▶ EXERCISE DETAILS:
All that should come back is the lines of the data below from the one containing "Josef war gerecht" to the one containing "deine Frau zu", inclusive, exactly as they stand.

--*--

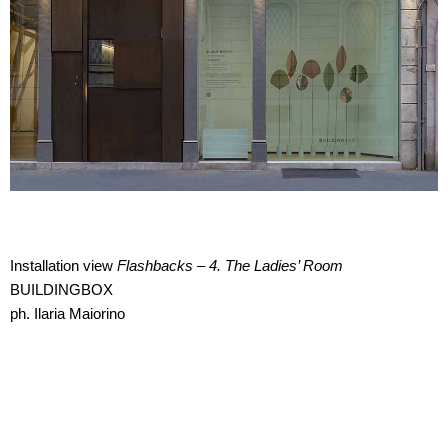
Installation view
Flashbacks – 4. The Ladies’ Room
BUILDINGBOX
ph. Ilaria Maiorino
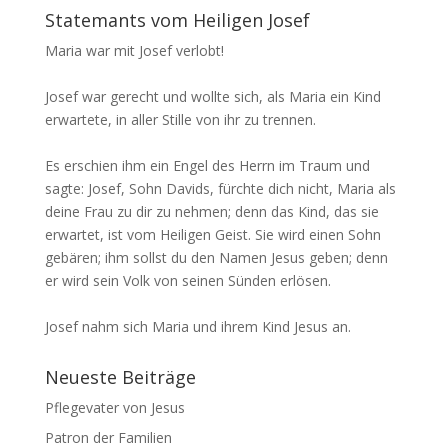
Statemants vom Heiligen Josef
Maria war mit Josef verlobt!
Josef war gerecht und wollte sich, als Maria ein Kind
erwartete, in aller Stille von ihr zu trennen.
Es erschien ihm ein Engel des Herrn im Traum und
sagte: Josef, Sohn Davids, fürchte dich nicht, Maria als
deine Frau zu dir zu nehmen; denn das Kind, das sie
erwartet, ist vom Heiligen Geist. Sie wird einen Sohn
gebären; ihm sollst du den Namen Jesus geben; denn
er wird sein Volk von seinen Sünden erlösen.
Josef nahm sich Maria und ihrem Kind Jesus an.
Neueste Beiträge
Pflegevater von Jesus
Patron der Familien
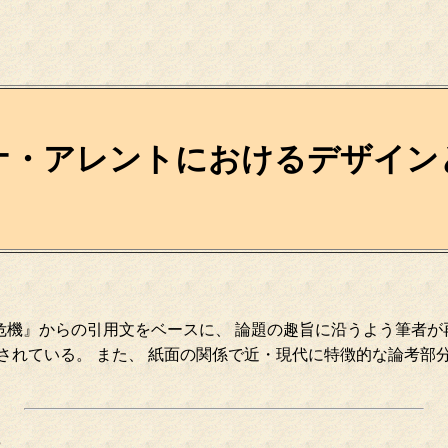
ナ・アレントにおけるデザイン
機』からの引用文をベースに、 論題の趣旨に沿うよう筆者が
されている。 また、 紙面の関係で近・現代に特徴的な論考部
る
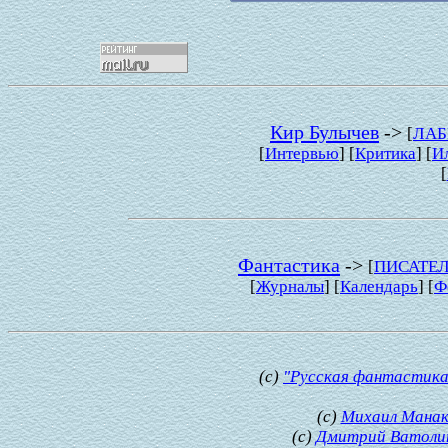
Кир Булычев
->
[
ЛАБ
[
Интервью
] [
Критика
] [
И
[
Фантастика
->
[
ПИСАТЕ
[
Журналы
] [
Календарь
] [
Ф
(с)
"Русская фантастика
(с)
Михаил Манак
(с)
Дмитрий Ватоли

--*--

▶ WRITTEN RESPONSE:
Josef war gerecht und wollte sich, als Maria ein Kind
erwartete, in aller Stille von ihr zu trennen.
Es erschien ihm ein Engel des Herrn im Traum und
sagte: Josef, Sohn Davids, fürchte dich nicht, Maria als
deine Frau zu dir zu nehmen; denn das Kind, das sie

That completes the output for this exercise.